§ **EXERCISE AIM**
Please return the lines of the data that contain "gjort".

§ **Dataset entries**

= = = =

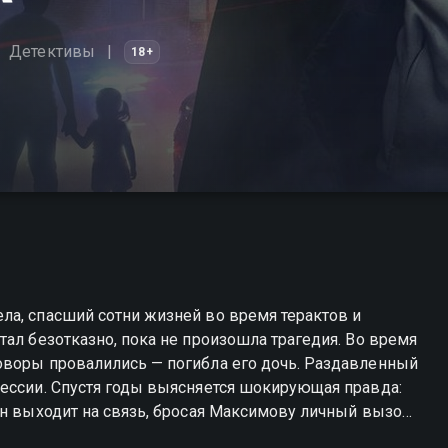
Детективы
18+
ла, спасший сотни жизней во время терактов и
тал безотказно, пока не произошла трагедия. Во время
оворы провалились — погибла его дочь. Раздавленный
фессии. Спустя годы выясняется шокирующая правда:
он выходит на связь, бросая Максимову личный вызов.
? «Переговорщик» — смотрите онлайн в хорошем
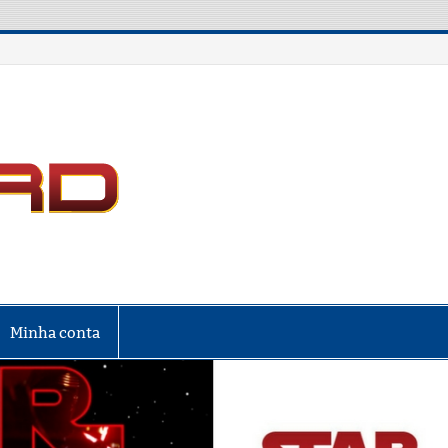
LIGA NERD
Minha conta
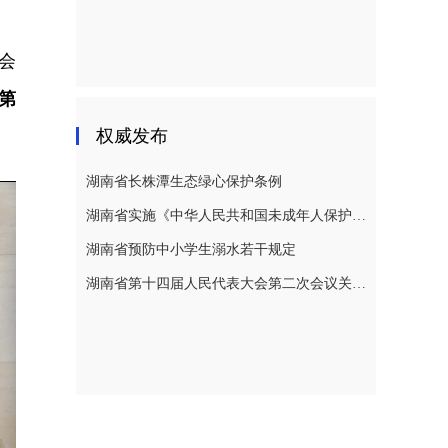
会
第
权威发布
湖南省长株潭生态绿心保护条例
湖南省实施《中华人民共和国未成年人保护法》若干规定
湖南省预防中小学生溺水若干规定
湖南省第十四届人民代表大会第二次会议关于湖南省人民代表大会常务委员会工作报告的决议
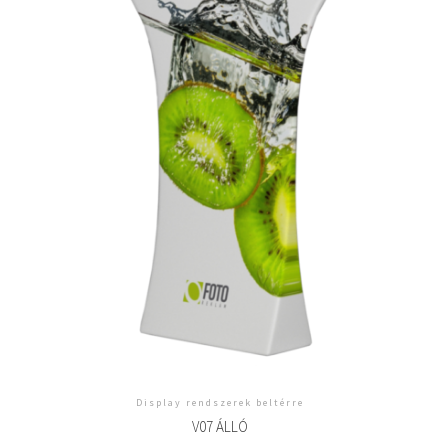
Display rendszerek beltérre
V07 ÁLLÓ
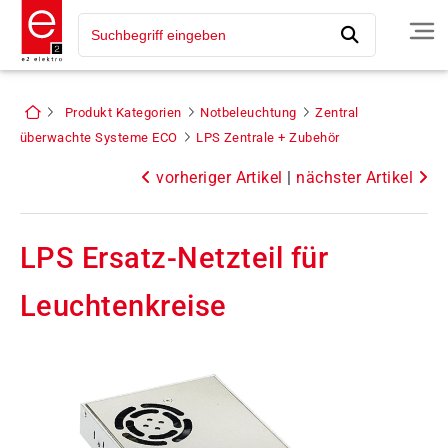
Produkt Kategorien
Notbeleuchtung
Zentral
überwachte Systeme ECO
LPS Zentrale + Zubehör
vorheriger Artikel
|
nächster Artikel
LPS Ersatz-Netzteil für
Leuchtenkreise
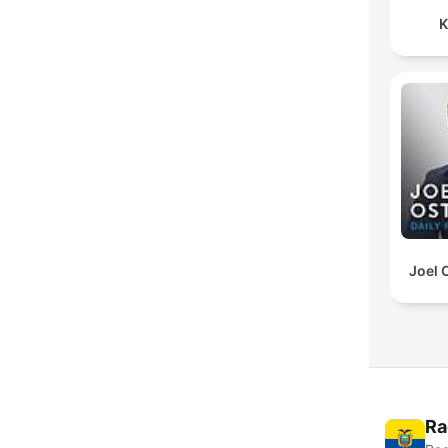
K
Joel 
Ra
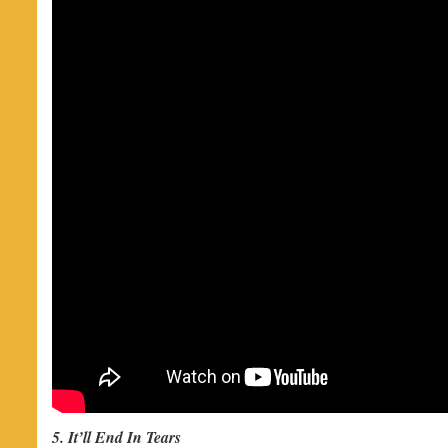
5. It’ll End In Tears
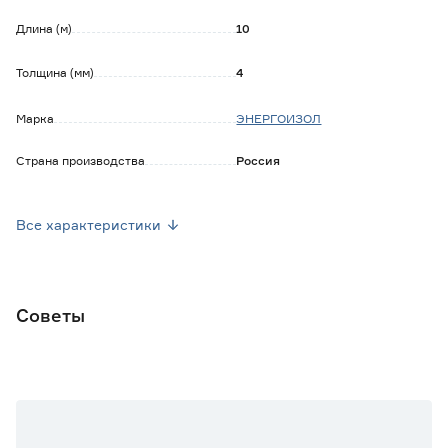
стенах;
- трубопровод системы отопления;
Длина (м)
10
- изоляция стальных, чугунных, металлопластиковых,
ПВХ и пластиковых трубопроводов;
Толщина (мм)
4
- для систем вентиляции и кондиционирования;
- шумоизоляция трубопровода.
Марка
ЭНЕРГОИЗОЛ
Страна производства
Россия
Вес брутто (кг)
0.18
Все характеристики
Советы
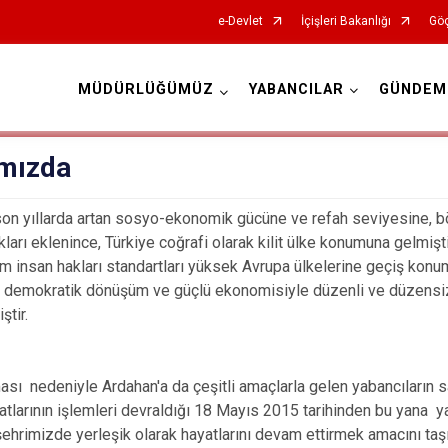
e-Devlet
İçişleri Bakanlığı
Göç
MÜDÜRLÜĞÜMÜZ
YABANCILAR
GÜNDEM
İl Göç İdaresi Müdürlükleri
mızda
on yıllarda artan sosyo-ekonomik gücüne ve refah seviyesine, b
ıkları eklenince, Türkiye coğrafi olarak kilit ülke konumuna gelmiş
m insan hakları standartları yüksek Avrupa ülkelerine geçiş konu
 demokratik dönüşüm ve güçlü ekonomisiyle düzenli ve düzensiz g
ştir.
ması nedeniyle Ardahan'a da çeşitli amaçlarla gelen yabancıların sa
latlarının işlemleri devraldığı 18 Mayıs 2015 tarihinden bu yana y
şehrimizde yerleşik olarak hayatlarını devam ettirmek amacını taş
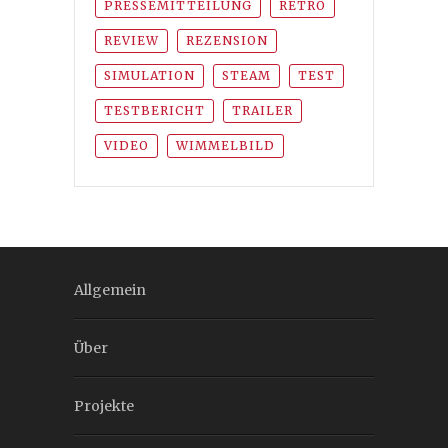
PRESSEMITTEILUNG
RETRO
REVIEW
REZENSION
SIMULATION
STEAM
TEST
TESTBERICHT
TRAILER
VIDEO
WIMMELBILD
Allgemein
Über
Projekte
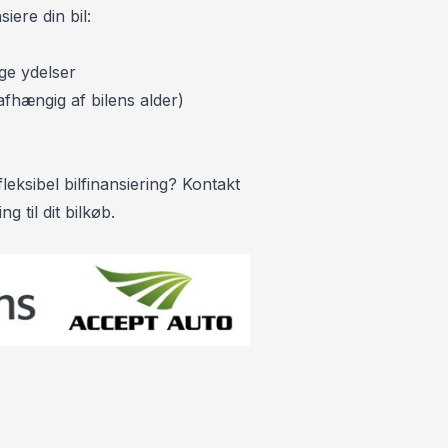
siere din bil:
ge ydelser
fhængig af bilens alder)
leksibel bilfinansiering? Kontakt
g til dit bilkøb.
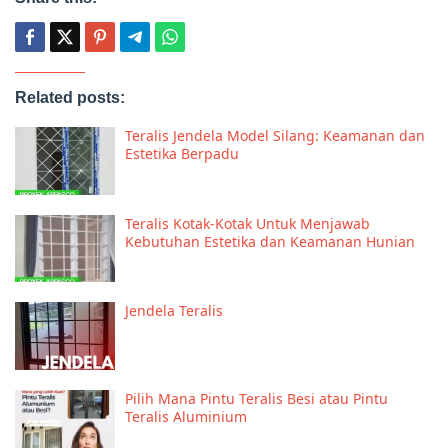
Related posts:
Teralis Jendela Model Silang: Keamanan dan
Estetika Berpadu
Teralis Kotak-Kotak Untuk Menjawab
Kebutuhan Estetika dan Keamanan Hunian
Jendela Teralis
Pilih Mana Pintu Teralis Besi atau Pintu
Teralis Aluminium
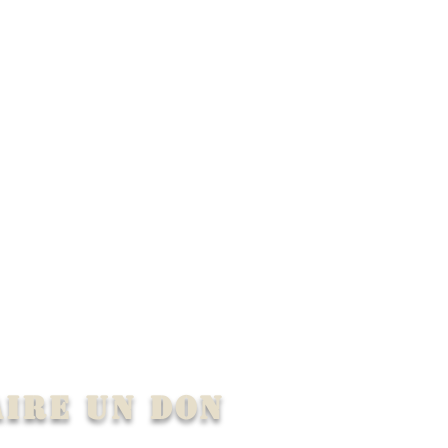
aire un don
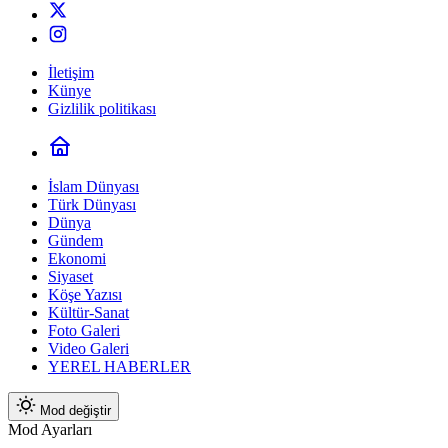
İletişim
Künye
Gizlilik politikası
İslam Dünyası
Türk Dünyası
Dünya
Gündem
Ekonomi
Siyaset
Köşe Yazısı
Kültür-Sanat
Foto Galeri
Video Galeri
YEREL HABERLER
Mod değiştir
Mod Ayarları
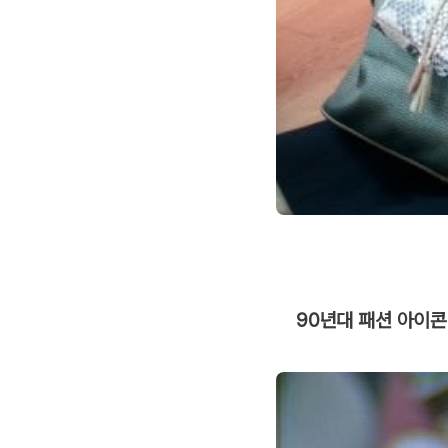
90년대 패션 아이콘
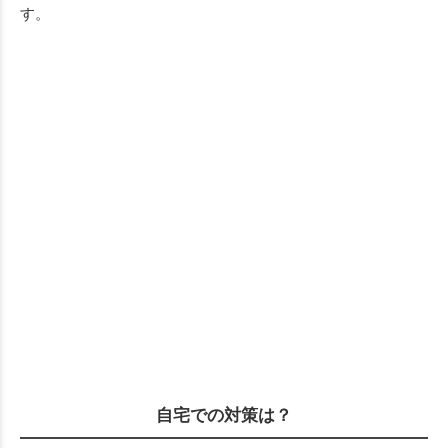
す。
自宅での対策は？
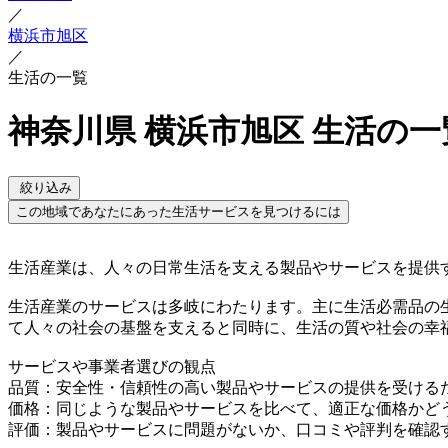
／
横浜市旭区
／
生活の一覧
神奈川県 横浜市旭区 生活の一
絞り込み
この地域であなたにあった生活サービスを見つけるには
生活産業は、人々の日常生活を支える製品やサービスを提供
生活産業のサービスは多岐にわたります。主に生活必需品の
て人々の社会の基盤を支えると同時に、生活の質や社会の幸
サービスや事業者選びの観点
品質：安全性・信頼性の高い製品やサービスの提供を受ける
価格：同じような製品やサービスを比べて、適正な価格かど
評価：製品やサービスに問題がないか、口コミや評判を確認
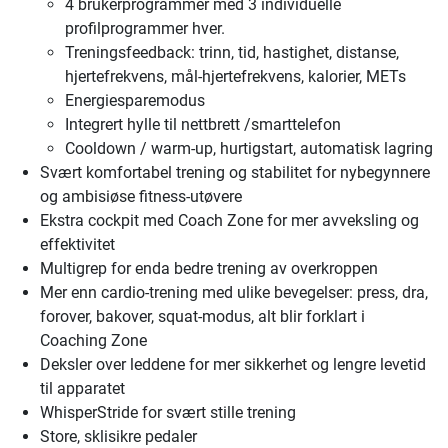
4 brukerprogrammer med 3 individuelle
profilprogrammer hver.
Treningsfeedback: trinn, tid, hastighet, distanse,
hjertefrekvens, mål-hjertefrekvens, kalorier, METs
Energiesparemodus
Integrert hylle til nettbrett /smarttelefon
Cooldown / warm-up, hurtigstart, automatisk lagring
Svært komfortabel trening og stabilitet for nybegynnere
og ambisiøse fitness-utøvere
Ekstra cockpit med Coach Zone for mer avveksling og
effektivitet
Multigrep for enda bedre trening av overkroppen
Mer enn cardio-trening med ulike bevegelser: press, dra,
forover, bakover, squat-modus, alt blir forklart i
Coaching Zone
Deksler over leddene for mer sikkerhet og lengre levetid
til apparatet
WhisperStride for svært stille trening
Store, sklisikre pedaler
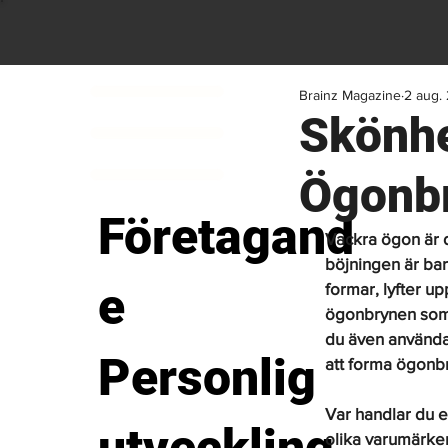
Brainz Magazine
2 aug.
Skönhe
Ögonbr
Företagand
Vackra ögon är 
böjningen är ba
e
formar, lyfter up
ögonbrynen som s
du även använda 
Personlig
att forma ögonbr
Var handlar du 
olika varumärken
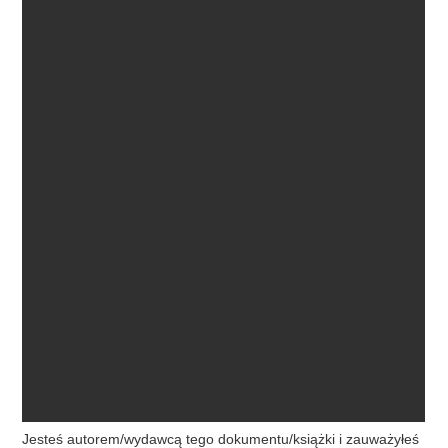
Jesteś autorem/wydawcą tego dokumentu/książki i zauważyłeś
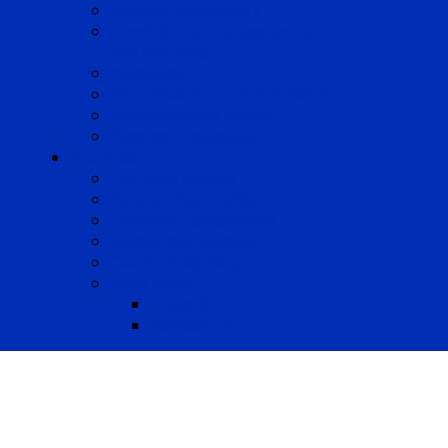
Avocats enquêteurs
Conduite du changement et
Restructuring
Médiation
Rémunération et Prévoyance
Responsabilité pénale
Risques et durabilité
A propos
Mentions légales
Gestion des cookies
Données personnelles
Règlement Qualiopi
Certificat Qualiopi
Nous suivre
LinkedIn
Newsletter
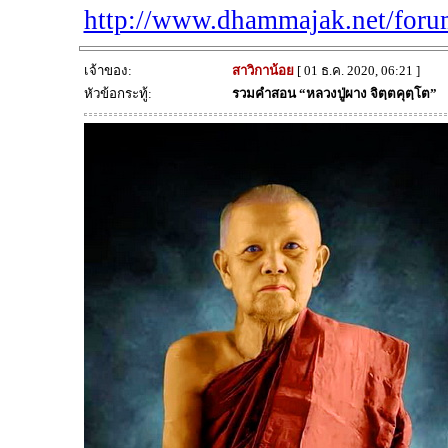
http://www.dhammajak.net/for
เจ้าของ:
สาวิกาน้อย
[ 01 ธ.ค. 2020, 06:21 ]
หัวข้อกระทู้:
รวมคำสอน “หลวงปู่ผาง จิตฺตคุตฺโต”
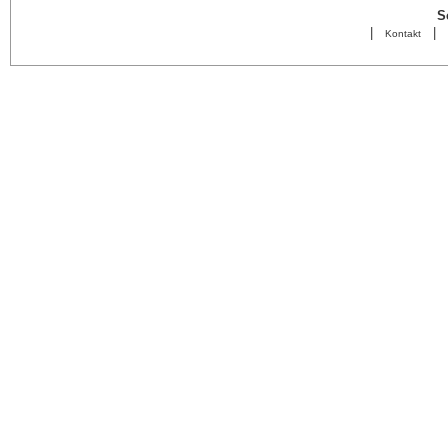
S
|
|
Kontakt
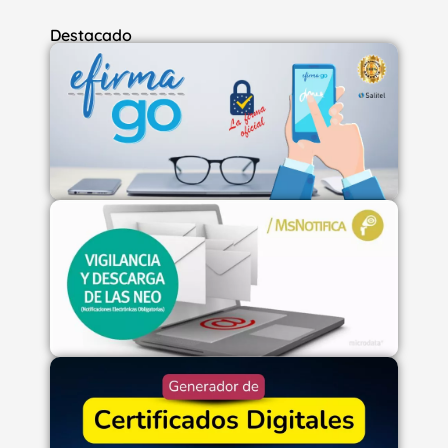
Destacado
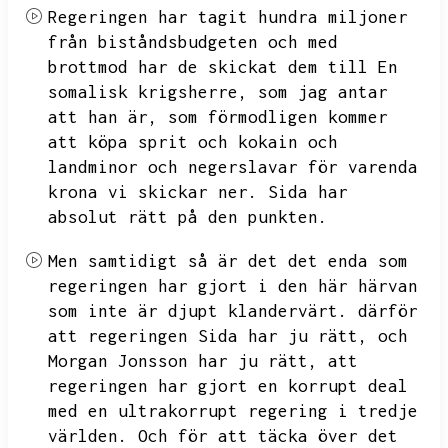
Regeringen har tagit hundra miljoner
från biståndsbudgeten och med
brottmod har de skickat dem till
En
somalisk krigsherre,
som jag antar
att han är,
som förmodligen kommer
att köpa sprit och kokain och
landminor och negerslavar för varenda
krona vi skickar ner.
Sida har
absolut rätt på den punkten.
Men samtidigt så är det det enda som
regeringen har gjort i den här härvan
som inte är djupt klandervärt.
därför
att regeringen
Sida har ju rätt,
och
Morgan Jonsson har ju rätt,
att
regeringen har gjort en korrupt deal
med en ultrakorrupt regering i tredje
världen.
Och för att täcka över det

= = = =

§ **ANSWER AREA**
regeringen har gjort i den här härvan
regeringen har gjort en korrupt deal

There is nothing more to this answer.